» Requirement
Please give an exact transcription of the records shown below.

Entries taken from a collection
[Start of Attachment]

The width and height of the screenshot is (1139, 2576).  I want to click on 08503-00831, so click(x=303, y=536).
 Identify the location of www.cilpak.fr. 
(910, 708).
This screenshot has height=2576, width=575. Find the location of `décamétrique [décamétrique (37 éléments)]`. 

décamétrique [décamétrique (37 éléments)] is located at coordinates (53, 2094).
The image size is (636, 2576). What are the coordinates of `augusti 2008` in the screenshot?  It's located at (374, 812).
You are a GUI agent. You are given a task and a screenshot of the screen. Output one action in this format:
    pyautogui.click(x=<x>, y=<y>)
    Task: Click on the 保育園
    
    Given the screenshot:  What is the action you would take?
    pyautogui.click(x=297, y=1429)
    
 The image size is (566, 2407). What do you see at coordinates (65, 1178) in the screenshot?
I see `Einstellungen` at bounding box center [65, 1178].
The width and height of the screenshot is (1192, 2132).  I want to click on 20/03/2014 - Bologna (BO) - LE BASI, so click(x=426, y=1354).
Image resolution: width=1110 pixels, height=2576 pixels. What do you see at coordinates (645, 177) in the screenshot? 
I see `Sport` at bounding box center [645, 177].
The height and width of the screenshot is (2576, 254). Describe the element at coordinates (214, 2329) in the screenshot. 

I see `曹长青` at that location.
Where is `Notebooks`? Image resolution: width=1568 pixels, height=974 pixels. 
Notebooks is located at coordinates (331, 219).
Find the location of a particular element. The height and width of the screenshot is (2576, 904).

[End of Attachment]

» Solution to this problem
The width and height of the screenshot is (1139, 2576).  I want to click on 08503-00831, so click(x=303, y=536).
 Identify the location of www.cilpak.fr. 
(910, 708).
This screenshot has height=2576, width=575. Find the location of `décamétrique [décamétrique (37 éléments)]`. 

décamétrique [décamétrique (37 éléments)] is located at coordinates (53, 2094).
The image size is (636, 2576). What are the coordinates of `augusti 2008` in the screenshot?  It's located at (374, 812).
You are a GUI agent. You are given a task and a screenshot of the screen. Output one action in this format:
    pyautogui.click(x=<x>, y=<y>)
    Task: Click on the 保育園
    
    Given the screenshot:  What is the action you would take?
    pyautogui.click(x=297, y=1429)
    
 The image size is (566, 2407). What do you see at coordinates (65, 1178) in the screenshot?
I see `Einstellungen` at bounding box center [65, 1178].
The width and height of the screenshot is (1192, 2132).  I want to click on 20/03/2014 - Bologna (BO) - LE BASI, so click(x=426, y=1354).
Image resolution: width=1110 pixels, height=2576 pixels. What do you see at coordinates (645, 177) in the screenshot? 
I see `Sport` at bounding box center [645, 177].
The height and width of the screenshot is (2576, 254). Describe the element at coordinates (214, 2329) in the screenshot. 

I see `曹长青` at that location.
Where is `Notebooks`? Image resolution: width=1568 pixels, height=974 pixels. 
Notebooks is located at coordinates (331, 219).
Find the location of a particular element. The height and width of the screenshot is (2576, 904).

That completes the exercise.